Automated testing

Issue #13 resolved
Joseph Parker created an issue

We should automatically run the tests on PRs. I have an old branch that set up pipelines for pfunit tests. I'll modify this to run the existing test suit.

Comments (14)

  1. David Dickinson

    We have a limited number of pipeline minutes per month. I think we should explore having a light weight pipeline for general branches (e.g. compilation and cheap unit tests) and a more sophisticated pipeline for merges to master/next. Alternatively could explore hooking into another CI system that has more capacity.

  2. Stephen Biggs-Fox

    Anvil uses Jenkins as the CI server software. I've seen Jenkins in action before and it's fairly intuitive to use, plenty of customisable options, seems to be one of the industry standards. So, at a glance, Anvil looks like a good option.

  3. Peter Hill

    PR #12 is in, it turns out we can't run tests automatically just on PRs and not every push, so they currently just run on commits to next.

    Not all the tests pass -- do we want to wait till they do before resolving this issue?

  4. Joseph Parker reporter

    Yes, unless we can identify which tests are not passing. I put a 10 minute limit on the pipeline (the one that works finished within 8 mins), but next times out. We could run it for longer, but I suspect one of the tests has stalled.

  5. David Dickinson

    Can we have a "does it compile" stage for all branches and a run the tests stage if commit is in next?

    If our workflow involves "click the button that syncs a branch with next" prior to approving/merging the PR then this will ensure the branch actually contains what will be next.

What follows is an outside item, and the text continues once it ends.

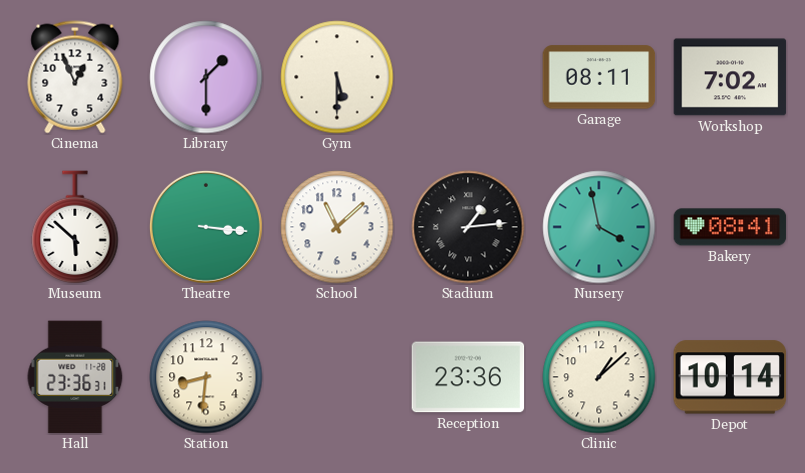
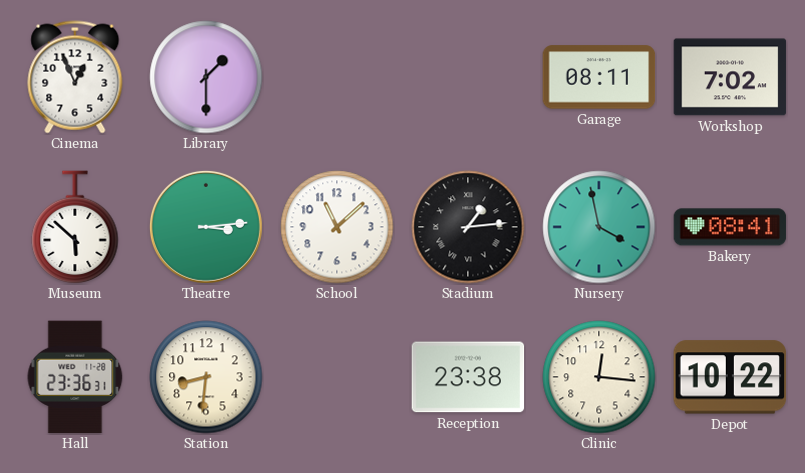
Gym: 5:30 -> none
Theatre: 3:16 -> 3:14
Reception: 23:36 -> 23:38
Clinic: 1:08 -> 12:16
Depot: 10:14 -> 10:22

We could then manually trigger the test pipeline (or another custom pipeline) prior to approval/merging to ensure tests pass in the effectively merged branch.

  6. Peter Hill

    +1 for "does it compile" that's run on everything

    Manually triggering the pipeline might be our best bet for now.

  7. Stephen Biggs-Fox

    I've seen David's suggestion in action before; it works well. In fact, it is good practice for developers to do this themselves anyway before submitting a PR so they can: (a) run the tests themselves on the effectively-merged code-base to check that it's all good and fix any issues if not before submitting the PR; (b) do it as a rebase rather than a merge to keep the revision history more linear (hence neater, easier to follow, etc.). This should probably be in the contributing document (either now or in due course).

  8. Peter Hill

    Once the test suite is a bit more robust and useful, we will be encouraging people to run the tests as they develop. Asking people to run the tests on bitbucket pipelines is a bit more dubious, as we currently have limited build minutes.

    I would be very wary about asking people to rebase. If people know what it is and how to use it, that's fine, but I'm not keen on recommending people do it by default.

  9. Stephen Biggs-Fox

    OK, I meant for devs to run the tests on their own machine, not using a bitbucket pipeline.

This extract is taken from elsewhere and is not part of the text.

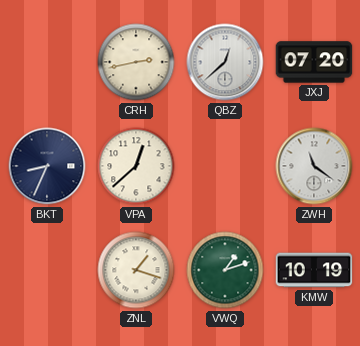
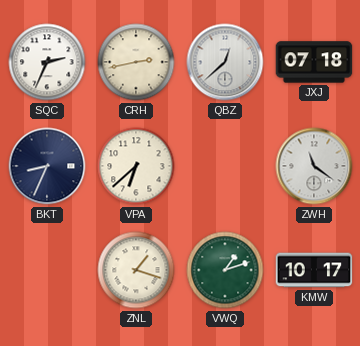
SQC: none -> 2:34
JXJ: 07:20 -> 07:18
VPA: 12:38 -> 6:38
KMW: 10:19 -> 10:17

    Fair point about rebase. Those in the know should do it thought!

    As for limited build minutes, what about David's idea of another CI system that has more capacity?

  10. Joseph Parker reporter

    I've signed up the Gyrokinetics Project for an account on Anvil. These are the Terms of Service - I can't see limits on build minutes etc. Anyone with a Shibboleth account can be added to the project to administer the Anvil account; but once it's set-up, it can be made to run on anyone's PRs.